D’ailleurs, une telle offrande, c’est comme présenter à Dieu, sous une forme exécutée, mais toutefois incomplète, le fruit du commandement que ce même Dieu a donné aux hommes. « Peupler la terre et la soumettre » (Gn 1:28), Dieu dit à l’homme, lui confiant la création comme un héritage provisoire. Quelle longue et rude route depuis cette époque jusqu’à nos jours, durant lesquels les hommes peuvent affirmer en quelque sorte qu’ils ont accompli le précepte divin.

La technique mène l’homme d’aujourd’hui vers un degré de perfection jamais égalé dans le domaine du monde matériel. La machine moderne permet un mode de production qui remplace et décuple l’énergie humaine, laquelle se trouve libérée de la concurrence des forces organiques, et permet à la production industrielle son potentiel maximal d’intensité et de précision.

En observant furtivement ces évolutions, il semble que la nature elle-même approuve tout ce que l’homme a accompli en elle et l’encourage à poursuivre le développement de ces possibilités extraordinaires. Or, il doit être clair que toute recherche et découverte du fonctionnement des forces de la nature, menées par les moyens de la technique, doit se faire en fonction de la recherche et la découverte de la grandeur, de la sagesse et de l’harmonie divines. Considérant la technique de cette manière, qui pourrait alors la désapprouver et la condamner?

En considérant les choses dans leur ensemble, il semble toutefois que la technique elle-même, qui atteint dans notre siècle des sommets en matière de sophistication et de performance, puisse devenir, dans certaines circonstances, un grave danger spirituel. Elle semble en effet communiquer à l’homme moderne, qui se prosterne devant elle comme devant un autel, un sentiment d’autosuffisance et de satisfaction, elle semble le conforter dans son aspirations sans bornes, dans son désir effrénée de découvertes et de pouvoir. Grâce à sa versatilité, grâce à la confiance absolue qu’elle inspire, grâce aux possibilités inépuisables qu’elle promet, la technique moderne ouvre à l’homme contemporain une certaine vision qui, chez certains, se confond avec l’idée même de l’infini.

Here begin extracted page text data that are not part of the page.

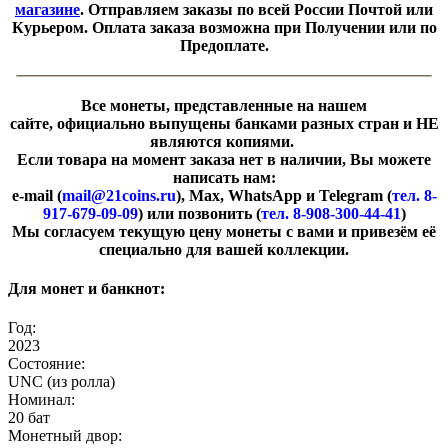
магазине
. Отправляем заказы по всей России Почтой или
Курьером. Оплата заказа возможна при Получении или по
Предоплате.
Все монеты, представленные на нашем
сайте, официально выпущены банками разных стран и НЕ
являются копиями.
Если товара на момент заказа нет в наличии, Вы можете
написать нам:
e-mail (
mail@21coins.ru
), Max, WhatsApp и Telegram (
тел. 8-
917-679-09-09
) или позвонить (
тел. 8-908-300-44-41
)
​Мы согласуем текущую цену монеты с вами и привезём её
специально для вашей коллекции.
Для монет и банкнот:
Год:
2023
Состояние:
UNC (из ролла)
Номинал:
20 бат
Монетный двор: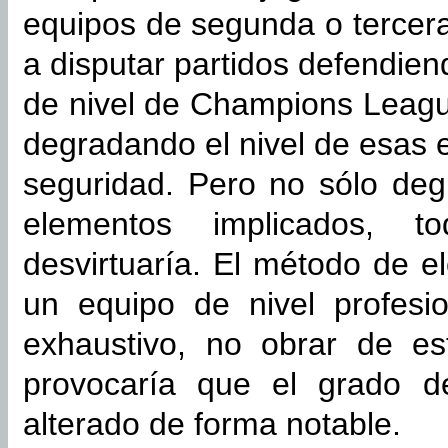
equipos de segunda o tercera
a disputar partidos defendien
de nivel de Champions Leag
degradando el nivel de esas e
seguridad. Pero no sólo deg
elementos implicados, t
desvirtuaría. El método de e
un equipo de nivel profesi
exhaustivo, no obrar de e
provocaría que el grado de
alterado de forma notable.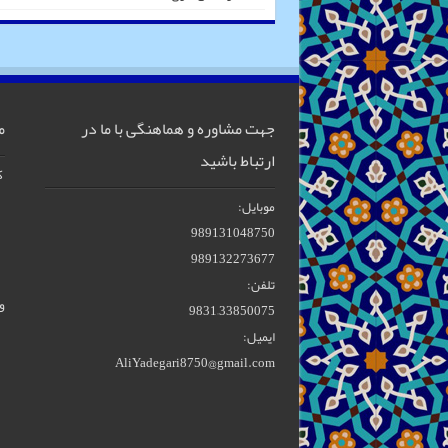
جهت مشاوره و هماهنگی با ما در
م
ارتباط باشید
ک
موبایل:
989131048750
989132273677
تلفن:
و
33850075–9831
ایمیل:
AliYadegari8750@gmail.com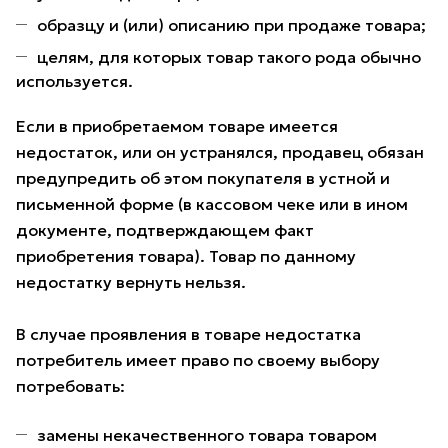
образцу и (или) описанию при продаже товара;
целям, для которых товар такого рода обычно
используется.
Если в приобретаемом товаре имеется
недостаток, или он устранялся, продавец обязан
предупредить об этом покупателя в устной и
письменной форме (в кассовом чеке или в ином
документе, подтверждающем факт
приобретения товара). Товар по данному
недостатку вернуть нельзя.
В случае проявления в товаре недостатка
потребитель имеет право по своему выбору
потребовать:
замены некачественного товара товаром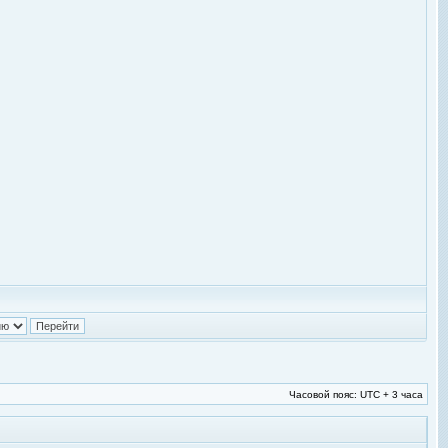
Часовой пояс: UTC + 3 часа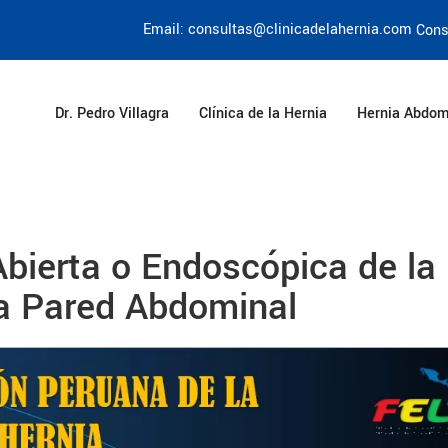
Email: consultas@clinicadelahernia.com
Cons
Dr. Pedro Villagra
Clínica de la Hernia
Hernia Abdom
bierta o Endoscópica de la
la Pared Abdominal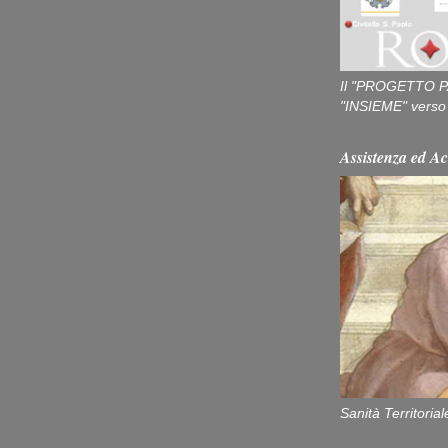
Il "PROGETTO P
"INSIEME" verso u
Assistenza ed Ac
Sanità Territorial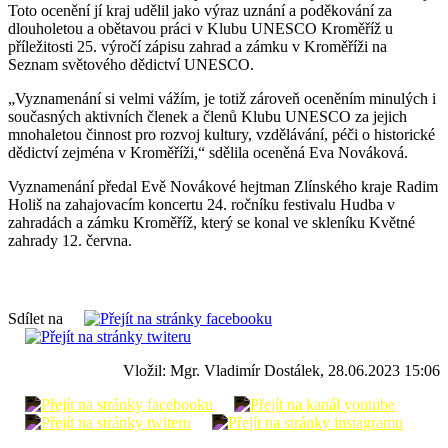
Toto ocenění jí kraj udělil jako výraz uznání a poděkování za
dlouholetou a obětavou práci v Klubu UNESCO Kroměříž u
příležitosti 25. výročí zápisu zahrad a zámku v Kroměříži na
Seznam světového dědictví UNESCO.
„Vyznamenání si velmi vážím, je totiž zároveň oceněním minulých i
současných aktivních členek a členů Klubu UNESCO za jejich
mnohaletou činnost pro rozvoj kultury, vzdělávání, péči o historické
dědictví zejména v Kroměříži,“ sdělila oceněná Eva Nováková.
Vyznamenání předal Evě Novákové hejtman Zlínského kraje Radim
Holiš na zahajovacím koncertu 24. ročníku festivalu Hudba v
zahradách a zámku Kroměříž, který se konal ve skleníku Květné
zahrady 12. června.
Sdílet na
Vložil: Mgr. Vladimír Dostálek, 28.06.2023 15:06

On lui attribue donc une autonomie impossible qui, à son tour, dans la pensée de certains, se transforme en une idée fausse de la vie et du monde, qu’on appelle « l’esprit technique ». En quoi consiste cet état d’esprit ? Il consiste à considérer comme la plus haute valeur humaine l’exploitation maximale des forces et des éléments de la nature. Dans ce paradigme, les technologies de production mécanique sont considérées comme une fin en elles-mêmes, comme la perfection de la culture humaine et la condition ultime du bonheur sur terre.

Il y a, avant tout, une tromperie fondamentale dans cette vision erronée du monde qu’est  « l’esprit technique ». Aux yeux de l’homme moderne le progrès technique semble se déployer d’une manière illimitée. Pourtant, ce progrès n’est rien de plus qu’une projection partielle de la vie sur la réalité, car la technique n’exprime ses relations qu’avec la matière. C’est pourquoi il est aisé pour l’homme trop crédule, de se laisser entraîner dans cette croyance en l’immensité et en la toute-puissance de la technique, et finir ainsi par se laisser enfermer dans une prison, certes vaste, mais naturellement limitée et qui par conséquent, à long terme, deviendra insupportable à la nature même de son esprit. Son regard, loin de s’étendre vers le vrai infini, qui ne se limite évidemment pas à la matière, se trouvera alors limité par les barrières qu’il oppose lui-même à cette vraie connaissance de l’infini. Voici d’où vient l’angoisse intime de l’homme contemporain, devenu aveugle, s’étant volontairement enveloppé dans les ténèbres.

Plus graves encore sont les dommages causés par « l’esprit technique » dans le domaine des vérités religieuses et dans les relations de l’homme avec le surnaturel. Ce sont aussi là les ténèbres auxquelles fait allusion l’évangéliste Saint Jean, ténèbres qui entravent la compréhension spirituelle des mystères divins et que le Verbe incarné est venu dissiper.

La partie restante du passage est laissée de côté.